Narra o impetrante que “necessita regularizar o seu imóvel proveniente de herança de sua mãe MARIA ALICE SOARES PINTO cujo inventário se iniciou no ano de 2006 nº do processo 0023549-17.2006.8.05.0001, que por sua vez em 31 de julho de 2007 adquiriu os 2/3 dos direitos hereditários dos seus irmãos OSMAR LUIZ SOARES PINTO e ANDRE SOARES PINTO, mas diante da morosidade do processo de inventário não foi possível transmitir o imóvel na época, sendo assim o citado processo se concluiu em 2021 época da pandemia, e autora que trabalha com produção de eventos não possuía meios financeiros de arcar com a devida regularização do imóvel.
Frisamos que a autora dedicou recursos de muitos anos, desde o falecimento de sua genitora, para manter e regularizar o imóvel, o qual agora busca obter a tão sonhada documentação.

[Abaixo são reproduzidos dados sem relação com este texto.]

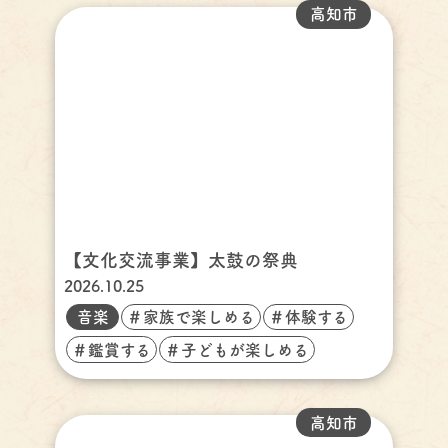
高知市
【文化交流事業】太鼓の祭典
2026.10.25
音楽
＃家族で楽しめる
＃体験する
＃鑑賞する
＃子どもが楽しめる
高知市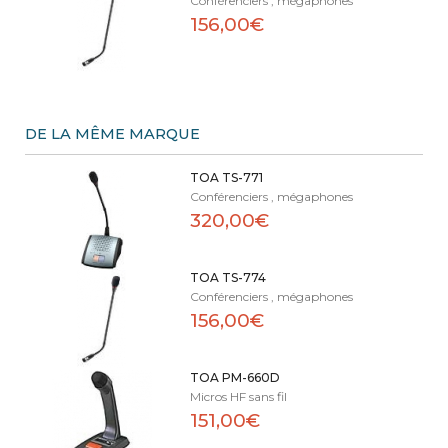
Conférenciers , mégaphones
156,00€
DE LA MÊME MARQUE
TOA TS-771
Conférenciers , mégaphones
320,00€
TOA TS-774
Conférenciers , mégaphones
156,00€
TOA PM-660D
Micros HF sans fil
151,00€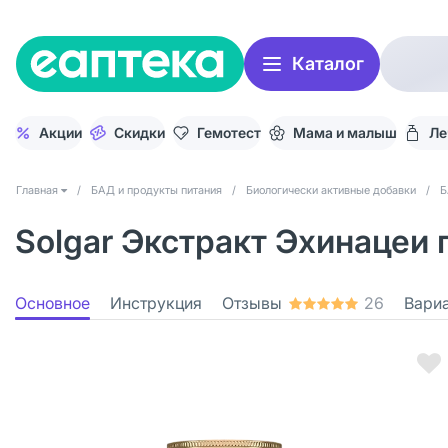
Каталог
Акции
Скидки
Гемотест
Мама и малыш
Ле
Главная
/
БАД и продукты питания
/
Биологически активные добавки
/
Б
Solgar Экстракт Эхинацеи 
Основное
Инструкция
Отзывы
26
Вари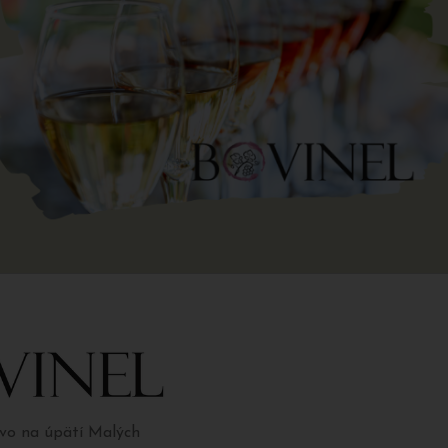
tvo na úpätí Malých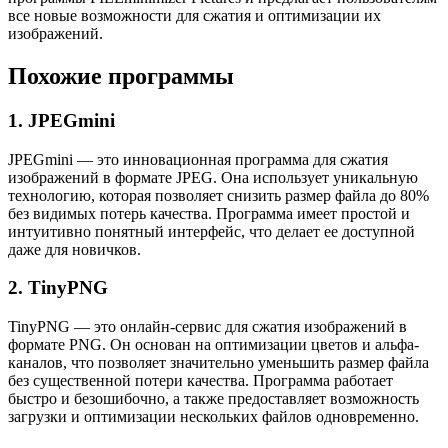
все новые возможности для сжатия и оптимизации их
изображений.
Похожие программы
1. JPEGmini
JPEGmini — это инновационная программа для сжатия
изображений в формате JPEG. Она использует уникальную
технологию, которая позволяет снизить размер файла до 80%
без видимых потерь качества. Программа имеет простой и
интуитивно понятный интерфейс, что делает ее доступной
даже для новичков.
2. TinyPNG
TinyPNG — это онлайн-сервис для сжатия изображений в
формате PNG. Он основан на оптимизации цветов и альфа-
каналов, что позволяет значительно уменьшить размер файла
без существенной потери качества. Программа работает
быстро и безошибочно, а также предоставляет возможность
загрузки и оптимизации нескольких файлов одновременно.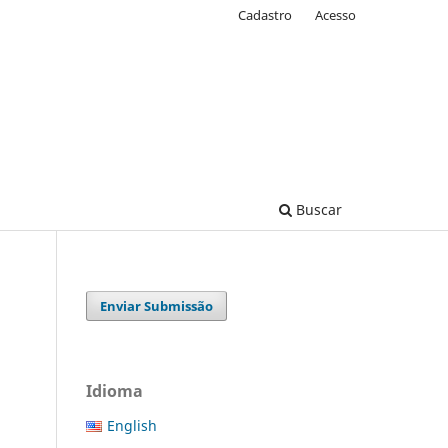
Cadastro
Acesso
Buscar
Enviar Submissão
Idioma
English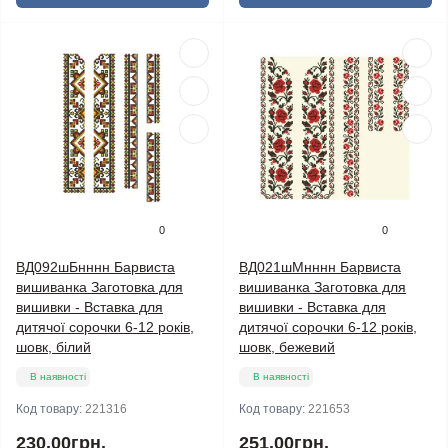
0
0
ВД092шБнннн Барвиста
ВД021шМнннн Барвиста
вишиванка Заготовка для
вишиванка Заготовка для
вишивки - Вставка для
вишивки - Вставка для
дитячої сорочки 6-12 років,
дитячої сорочки 6-12 років,
шовк, білий
шовк, бежевий
В наявності
В наявності
Код товару:
221316
Код товару:
221653
230.00грн.
251.00грн.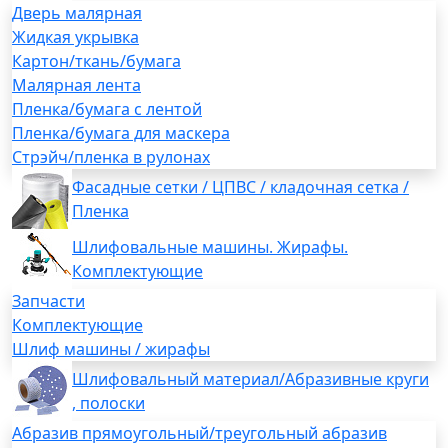
Дверь малярная
Жидкая укрывка
Картон/ткань/бумага
Малярная лента
Пленка/бумага с лентой
Пленка/бумага для маскера
Стрэйч/пленка в рулонах
Фасадные сетки / ЦПВС / кладочная сетка /
Пленка
Шлифовальные машины. Жирафы.
Комплектующие
Запчасти
Комплектующие
Шлиф машины / жирафы
Шлифовальный материал/Абразивные круги
, полоски
Абразив прямоугольный/треугольный абразив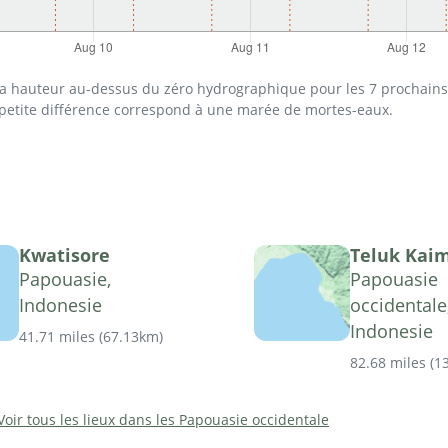
 la hauteur au-dessus du zéro hydrographique pour les 7 prochains 
 petite différence correspond à une marée de mortes-eaux.
Kwatisore
Teluk Kai
Papouasie,
Papouasie
Indonesie
occidentale
Indonesie
41.71 miles
(
67.13km
)
82.68 miles
(
1
Voir tous les lieux dans les Papouasie occidentale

Sendo assim, ele juntou as economias de uma vida de trabalho para conseguir regularizar a documentação de seu imóvel, porém, o que ele não esperava era que tivesse que dispor de mais de 40% do valor da compra de quando realizou para impostos de transferência para seu nome conforme cessão de posse e direitos hereditários em anexo.
Ocorre que diante da imposição da Prefeitura de Salvador em manter os valores venais dos imóveis muito acima do que realmente valem, os cálculos dos tributos e emolumentos a serem recolhidos mitigam o direito do Autor de realizar a regularização da documentação do imóvel.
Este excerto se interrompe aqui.